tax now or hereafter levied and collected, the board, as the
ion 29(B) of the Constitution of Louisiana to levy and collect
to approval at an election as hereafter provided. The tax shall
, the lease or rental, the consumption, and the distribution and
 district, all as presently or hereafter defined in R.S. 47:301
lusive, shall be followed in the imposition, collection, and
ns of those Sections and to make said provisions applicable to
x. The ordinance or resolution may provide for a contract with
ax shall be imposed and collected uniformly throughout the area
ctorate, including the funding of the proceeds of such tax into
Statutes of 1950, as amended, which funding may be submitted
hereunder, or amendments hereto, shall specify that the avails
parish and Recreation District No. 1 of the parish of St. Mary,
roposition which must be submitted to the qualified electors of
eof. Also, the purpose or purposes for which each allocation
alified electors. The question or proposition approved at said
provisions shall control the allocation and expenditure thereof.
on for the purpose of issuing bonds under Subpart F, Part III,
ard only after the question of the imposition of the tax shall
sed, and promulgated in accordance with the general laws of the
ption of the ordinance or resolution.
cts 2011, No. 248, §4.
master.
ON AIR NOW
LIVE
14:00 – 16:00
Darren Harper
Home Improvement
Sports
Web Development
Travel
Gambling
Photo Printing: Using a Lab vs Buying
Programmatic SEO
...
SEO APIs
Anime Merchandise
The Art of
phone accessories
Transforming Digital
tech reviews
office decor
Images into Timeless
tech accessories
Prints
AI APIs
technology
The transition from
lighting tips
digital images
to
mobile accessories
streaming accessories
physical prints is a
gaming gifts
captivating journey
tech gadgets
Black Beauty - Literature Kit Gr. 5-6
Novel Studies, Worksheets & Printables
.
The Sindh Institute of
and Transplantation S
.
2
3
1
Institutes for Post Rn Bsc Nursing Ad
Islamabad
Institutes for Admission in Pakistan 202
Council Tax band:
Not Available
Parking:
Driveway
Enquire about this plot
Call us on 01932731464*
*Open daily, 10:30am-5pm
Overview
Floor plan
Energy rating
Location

::::

-- WHAT YOU NEED TO DO --
Reproduce the entries exactly as they appear.

-- ANSWER TO THIS EXERCISE --
tax now or hereafter levied and collected, the board, as the
ion 29(B) of the Constitution of Louisiana to levy and collect
to approval at an election as hereafter provided. The tax shall
, the lease or rental, the consumption, and the distribution and
 district, all as presently or hereafter defined in R.S. 47:301
lusive, shall be followed in the imposition, collection, and
ns of those Sections and to make said provisions applicable to
x. The ordinance or resolution may provide for a contract with
ax shall be imposed and collected uniformly throughout the area
ctorate, including the funding of the proceeds of such tax into
Statutes of 1950, as amended, which funding may be submitted
hereunder, or amendments hereto, shall specify that the avails
parish and Recreation District No. 1 of the parish of St. Mary,
roposition which must be submitted to the qualified electors of
eof. Also, the purpose or purposes for which each allocation
alified electors. The question or proposition approved at said
provisions shall control the allocation and expenditure thereof.
on for the purpose of issuing bonds under Subpart F, Part III,
ard only after the question of the imposition of the tax shall
sed, and promulgated in accordance with the general laws of the
ption of the ordinance or resolution.
cts 2011, No. 248, §4.
master.
ON AIR NOW
LIVE
14:00 – 16:00
Darren Harper
Home Improvement
Sports
Web Development
Travel
Gambling
Photo Printing: Using a Lab vs Buying
Programmatic SEO
...
SEO APIs
Anime Merchandise
The Art of
phone accessories
Transforming Digital
tech reviews
office decor
Images into Timeless
tech accessories
Prints
AI APIs
technology
The transition from
lighting tips
digital images
to
mobile accessories
streaming accessories
physical prints is a
gaming gifts
captivating journey
tech gadgets
Black Beauty - Literature Kit Gr. 5-6
Novel Studies, Worksheets & Printables
.
The Sindh Institute of
and Transplantation S
.
2
3
1
Institutes for Post Rn Bsc Nursing Ad
Islamabad
Institutes for Admission in Pakistan 202
Council Tax band:
Not Available
Parking:
Driveway
Enquire about this plot
Call us on 01932731464*
*Open daily, 10:30am-5pm
Overview
Floor plan
Energy rating
Location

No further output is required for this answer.